● **Activity**
Only the lines of the data holding the string "masih" need to be returned.

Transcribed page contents
⁂

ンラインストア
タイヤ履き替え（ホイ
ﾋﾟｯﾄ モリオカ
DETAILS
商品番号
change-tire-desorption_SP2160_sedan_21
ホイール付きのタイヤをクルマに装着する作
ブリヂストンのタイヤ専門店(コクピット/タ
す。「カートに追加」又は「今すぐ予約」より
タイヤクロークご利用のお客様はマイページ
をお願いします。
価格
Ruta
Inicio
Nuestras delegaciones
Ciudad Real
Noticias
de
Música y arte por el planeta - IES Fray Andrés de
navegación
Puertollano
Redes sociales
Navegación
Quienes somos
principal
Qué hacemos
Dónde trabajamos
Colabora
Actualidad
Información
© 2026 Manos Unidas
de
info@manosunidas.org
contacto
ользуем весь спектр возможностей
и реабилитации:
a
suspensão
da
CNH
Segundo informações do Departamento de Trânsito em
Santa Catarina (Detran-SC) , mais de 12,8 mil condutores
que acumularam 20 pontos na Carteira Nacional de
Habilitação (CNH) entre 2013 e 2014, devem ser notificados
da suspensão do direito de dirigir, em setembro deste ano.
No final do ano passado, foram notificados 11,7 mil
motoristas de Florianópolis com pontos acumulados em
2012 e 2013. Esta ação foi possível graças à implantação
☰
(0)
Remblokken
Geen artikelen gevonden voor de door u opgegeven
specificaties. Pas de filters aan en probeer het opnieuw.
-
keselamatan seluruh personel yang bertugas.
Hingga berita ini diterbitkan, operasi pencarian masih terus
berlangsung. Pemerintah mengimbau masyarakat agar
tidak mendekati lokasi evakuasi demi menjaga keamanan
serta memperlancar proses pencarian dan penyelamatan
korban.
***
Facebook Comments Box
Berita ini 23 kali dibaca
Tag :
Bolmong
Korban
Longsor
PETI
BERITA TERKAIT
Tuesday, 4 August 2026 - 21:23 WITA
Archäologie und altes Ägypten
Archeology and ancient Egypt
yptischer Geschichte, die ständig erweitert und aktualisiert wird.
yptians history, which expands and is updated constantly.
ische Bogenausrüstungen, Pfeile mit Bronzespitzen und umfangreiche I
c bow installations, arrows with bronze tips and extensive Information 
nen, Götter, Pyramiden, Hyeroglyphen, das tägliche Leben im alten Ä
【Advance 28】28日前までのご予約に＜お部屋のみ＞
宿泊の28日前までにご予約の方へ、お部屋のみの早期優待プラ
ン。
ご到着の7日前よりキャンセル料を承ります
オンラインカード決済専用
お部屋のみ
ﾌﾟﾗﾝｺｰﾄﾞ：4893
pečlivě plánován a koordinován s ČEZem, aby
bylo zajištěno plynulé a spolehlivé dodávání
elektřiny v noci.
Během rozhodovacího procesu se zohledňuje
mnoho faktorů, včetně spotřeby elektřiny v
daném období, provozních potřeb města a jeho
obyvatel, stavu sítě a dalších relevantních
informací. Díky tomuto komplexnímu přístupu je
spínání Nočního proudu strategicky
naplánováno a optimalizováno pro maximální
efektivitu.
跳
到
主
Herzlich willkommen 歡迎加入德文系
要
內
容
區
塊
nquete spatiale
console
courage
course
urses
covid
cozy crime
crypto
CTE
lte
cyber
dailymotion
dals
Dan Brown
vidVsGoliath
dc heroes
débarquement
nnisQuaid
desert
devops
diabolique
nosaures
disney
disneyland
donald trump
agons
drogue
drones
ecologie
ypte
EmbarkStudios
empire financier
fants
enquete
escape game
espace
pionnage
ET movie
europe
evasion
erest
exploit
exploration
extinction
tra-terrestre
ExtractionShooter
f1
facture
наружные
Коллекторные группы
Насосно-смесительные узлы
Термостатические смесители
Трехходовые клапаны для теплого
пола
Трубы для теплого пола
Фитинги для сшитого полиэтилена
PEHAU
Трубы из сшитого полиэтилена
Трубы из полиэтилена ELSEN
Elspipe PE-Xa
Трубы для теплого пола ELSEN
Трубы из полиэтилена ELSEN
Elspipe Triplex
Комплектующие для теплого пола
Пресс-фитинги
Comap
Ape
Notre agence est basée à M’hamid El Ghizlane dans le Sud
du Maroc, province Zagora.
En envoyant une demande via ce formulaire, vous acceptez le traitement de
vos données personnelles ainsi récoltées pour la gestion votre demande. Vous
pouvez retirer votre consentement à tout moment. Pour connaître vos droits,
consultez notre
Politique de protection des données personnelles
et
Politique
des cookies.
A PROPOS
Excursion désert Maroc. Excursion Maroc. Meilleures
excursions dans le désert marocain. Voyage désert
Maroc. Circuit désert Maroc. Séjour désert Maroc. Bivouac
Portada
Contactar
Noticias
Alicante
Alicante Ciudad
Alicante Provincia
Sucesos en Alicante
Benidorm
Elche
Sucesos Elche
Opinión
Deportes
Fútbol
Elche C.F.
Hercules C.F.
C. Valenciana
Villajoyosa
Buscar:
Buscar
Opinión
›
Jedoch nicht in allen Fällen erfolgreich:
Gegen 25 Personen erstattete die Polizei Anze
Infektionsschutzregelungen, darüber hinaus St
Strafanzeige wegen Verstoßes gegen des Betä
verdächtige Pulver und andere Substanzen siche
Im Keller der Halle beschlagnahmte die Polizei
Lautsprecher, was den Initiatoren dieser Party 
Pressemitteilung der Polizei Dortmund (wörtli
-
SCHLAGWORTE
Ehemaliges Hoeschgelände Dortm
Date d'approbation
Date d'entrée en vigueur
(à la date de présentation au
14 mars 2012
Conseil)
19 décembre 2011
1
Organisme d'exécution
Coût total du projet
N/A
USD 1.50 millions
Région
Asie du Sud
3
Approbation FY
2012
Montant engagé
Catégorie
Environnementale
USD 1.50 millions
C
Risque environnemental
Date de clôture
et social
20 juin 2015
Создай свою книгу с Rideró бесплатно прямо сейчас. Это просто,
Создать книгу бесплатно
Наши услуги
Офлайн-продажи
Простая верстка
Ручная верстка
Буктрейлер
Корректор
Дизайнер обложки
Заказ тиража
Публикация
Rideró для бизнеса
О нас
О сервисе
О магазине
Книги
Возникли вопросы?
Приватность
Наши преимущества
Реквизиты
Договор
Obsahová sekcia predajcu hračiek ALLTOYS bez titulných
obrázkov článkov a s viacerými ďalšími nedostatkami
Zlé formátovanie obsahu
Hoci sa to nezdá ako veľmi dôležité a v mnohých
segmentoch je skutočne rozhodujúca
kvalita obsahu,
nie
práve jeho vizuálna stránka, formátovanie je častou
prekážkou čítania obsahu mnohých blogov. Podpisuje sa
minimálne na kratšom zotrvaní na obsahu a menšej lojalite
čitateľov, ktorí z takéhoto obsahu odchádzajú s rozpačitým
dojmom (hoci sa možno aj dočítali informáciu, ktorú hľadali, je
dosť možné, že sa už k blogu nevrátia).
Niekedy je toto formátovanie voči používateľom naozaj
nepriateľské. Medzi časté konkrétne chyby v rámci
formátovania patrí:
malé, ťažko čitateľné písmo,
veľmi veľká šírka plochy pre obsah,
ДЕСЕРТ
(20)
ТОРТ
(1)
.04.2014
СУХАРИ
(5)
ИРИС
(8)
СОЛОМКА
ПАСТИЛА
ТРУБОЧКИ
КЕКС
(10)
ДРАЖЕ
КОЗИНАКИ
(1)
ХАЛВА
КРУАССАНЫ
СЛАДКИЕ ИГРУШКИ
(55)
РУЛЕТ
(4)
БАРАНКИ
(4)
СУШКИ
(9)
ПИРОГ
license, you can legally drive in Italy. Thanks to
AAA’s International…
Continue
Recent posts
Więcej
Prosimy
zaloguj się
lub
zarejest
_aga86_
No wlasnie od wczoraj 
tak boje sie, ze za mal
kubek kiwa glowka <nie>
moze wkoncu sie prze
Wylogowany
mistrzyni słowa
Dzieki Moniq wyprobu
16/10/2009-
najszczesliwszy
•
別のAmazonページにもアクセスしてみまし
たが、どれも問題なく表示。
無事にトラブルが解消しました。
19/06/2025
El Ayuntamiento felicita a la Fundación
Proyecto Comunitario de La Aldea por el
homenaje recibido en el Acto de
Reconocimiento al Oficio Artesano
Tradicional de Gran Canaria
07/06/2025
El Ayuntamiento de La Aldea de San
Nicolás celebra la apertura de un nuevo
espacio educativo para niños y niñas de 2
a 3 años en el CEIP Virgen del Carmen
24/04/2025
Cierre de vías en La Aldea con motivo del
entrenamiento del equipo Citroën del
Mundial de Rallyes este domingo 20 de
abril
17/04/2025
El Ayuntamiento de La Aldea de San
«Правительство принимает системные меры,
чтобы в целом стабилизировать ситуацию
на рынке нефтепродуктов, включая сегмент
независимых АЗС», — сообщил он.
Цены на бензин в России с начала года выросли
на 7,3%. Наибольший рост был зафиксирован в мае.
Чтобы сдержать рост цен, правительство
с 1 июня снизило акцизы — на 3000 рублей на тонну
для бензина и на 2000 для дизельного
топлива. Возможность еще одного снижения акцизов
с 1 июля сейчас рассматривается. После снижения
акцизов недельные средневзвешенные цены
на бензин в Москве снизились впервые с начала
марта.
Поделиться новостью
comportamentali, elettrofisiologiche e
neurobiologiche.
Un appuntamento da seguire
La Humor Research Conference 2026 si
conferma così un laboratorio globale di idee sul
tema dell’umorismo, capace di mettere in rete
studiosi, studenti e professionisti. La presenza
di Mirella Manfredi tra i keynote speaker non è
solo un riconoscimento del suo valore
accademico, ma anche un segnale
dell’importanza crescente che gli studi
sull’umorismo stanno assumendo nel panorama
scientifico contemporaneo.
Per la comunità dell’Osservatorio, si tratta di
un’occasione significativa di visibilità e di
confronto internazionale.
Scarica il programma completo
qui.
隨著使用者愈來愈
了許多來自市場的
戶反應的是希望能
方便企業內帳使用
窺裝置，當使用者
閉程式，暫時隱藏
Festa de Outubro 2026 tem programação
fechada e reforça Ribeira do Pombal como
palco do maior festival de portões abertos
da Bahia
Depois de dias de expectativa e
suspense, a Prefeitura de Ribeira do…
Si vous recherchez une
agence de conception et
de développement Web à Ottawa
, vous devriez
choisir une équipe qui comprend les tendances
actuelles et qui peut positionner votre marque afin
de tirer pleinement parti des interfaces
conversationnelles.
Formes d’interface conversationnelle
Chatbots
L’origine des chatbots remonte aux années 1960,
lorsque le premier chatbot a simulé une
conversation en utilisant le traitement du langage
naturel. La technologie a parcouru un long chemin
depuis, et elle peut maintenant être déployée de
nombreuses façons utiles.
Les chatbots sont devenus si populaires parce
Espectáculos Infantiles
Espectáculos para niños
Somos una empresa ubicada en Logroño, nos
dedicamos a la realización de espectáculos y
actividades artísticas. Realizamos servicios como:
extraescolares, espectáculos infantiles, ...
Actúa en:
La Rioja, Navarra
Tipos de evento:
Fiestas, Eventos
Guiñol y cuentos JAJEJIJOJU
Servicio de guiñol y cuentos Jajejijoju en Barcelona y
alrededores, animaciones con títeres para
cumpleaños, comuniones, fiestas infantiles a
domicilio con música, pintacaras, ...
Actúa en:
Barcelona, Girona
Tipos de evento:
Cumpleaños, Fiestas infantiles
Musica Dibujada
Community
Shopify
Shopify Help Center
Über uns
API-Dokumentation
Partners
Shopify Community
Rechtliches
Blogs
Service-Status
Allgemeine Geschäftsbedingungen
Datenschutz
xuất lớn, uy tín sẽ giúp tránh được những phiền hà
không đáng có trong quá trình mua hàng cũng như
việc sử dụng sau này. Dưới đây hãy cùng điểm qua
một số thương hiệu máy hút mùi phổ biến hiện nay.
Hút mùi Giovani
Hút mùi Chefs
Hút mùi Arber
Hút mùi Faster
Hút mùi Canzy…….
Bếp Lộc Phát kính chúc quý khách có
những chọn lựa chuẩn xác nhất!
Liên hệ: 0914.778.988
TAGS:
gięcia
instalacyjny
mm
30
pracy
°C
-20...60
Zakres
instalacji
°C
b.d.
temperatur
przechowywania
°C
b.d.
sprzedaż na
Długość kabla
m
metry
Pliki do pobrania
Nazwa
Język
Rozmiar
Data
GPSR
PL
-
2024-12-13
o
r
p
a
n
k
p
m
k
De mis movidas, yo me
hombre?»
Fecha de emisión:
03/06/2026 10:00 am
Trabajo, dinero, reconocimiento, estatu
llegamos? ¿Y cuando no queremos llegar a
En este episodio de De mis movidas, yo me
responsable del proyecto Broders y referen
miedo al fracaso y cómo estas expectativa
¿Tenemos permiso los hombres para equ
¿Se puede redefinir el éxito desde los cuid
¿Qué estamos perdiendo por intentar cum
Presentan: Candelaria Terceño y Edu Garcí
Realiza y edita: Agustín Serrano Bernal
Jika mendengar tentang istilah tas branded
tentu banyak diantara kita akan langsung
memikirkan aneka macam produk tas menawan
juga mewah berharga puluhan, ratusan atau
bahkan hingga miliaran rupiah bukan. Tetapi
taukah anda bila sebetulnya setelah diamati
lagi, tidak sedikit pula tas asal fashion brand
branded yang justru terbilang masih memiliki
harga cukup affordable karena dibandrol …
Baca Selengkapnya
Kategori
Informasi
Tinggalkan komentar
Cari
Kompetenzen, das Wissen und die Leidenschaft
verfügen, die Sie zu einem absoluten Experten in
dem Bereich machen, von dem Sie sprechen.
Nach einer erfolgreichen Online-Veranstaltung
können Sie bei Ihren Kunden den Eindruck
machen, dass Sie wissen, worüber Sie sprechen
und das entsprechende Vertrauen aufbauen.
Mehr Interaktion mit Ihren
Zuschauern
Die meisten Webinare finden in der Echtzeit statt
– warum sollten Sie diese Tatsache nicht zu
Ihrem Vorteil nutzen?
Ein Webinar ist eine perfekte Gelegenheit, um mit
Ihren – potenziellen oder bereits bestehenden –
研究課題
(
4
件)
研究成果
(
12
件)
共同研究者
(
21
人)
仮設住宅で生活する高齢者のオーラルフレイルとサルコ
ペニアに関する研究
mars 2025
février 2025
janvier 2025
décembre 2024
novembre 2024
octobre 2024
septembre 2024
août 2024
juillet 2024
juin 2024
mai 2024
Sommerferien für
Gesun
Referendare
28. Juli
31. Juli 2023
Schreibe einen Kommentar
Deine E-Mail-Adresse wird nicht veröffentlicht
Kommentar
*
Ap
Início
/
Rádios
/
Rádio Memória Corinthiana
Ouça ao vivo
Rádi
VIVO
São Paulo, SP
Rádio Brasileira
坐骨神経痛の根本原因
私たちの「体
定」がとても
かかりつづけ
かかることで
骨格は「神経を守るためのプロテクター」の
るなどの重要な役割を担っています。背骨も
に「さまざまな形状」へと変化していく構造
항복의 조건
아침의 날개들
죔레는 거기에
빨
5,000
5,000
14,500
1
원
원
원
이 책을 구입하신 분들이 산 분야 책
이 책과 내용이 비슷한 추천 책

⁂

● **Your solution**
Hingga berita ini diterbitkan, operasi pencarian masih terus
branded yang justru terbilang masih memiliki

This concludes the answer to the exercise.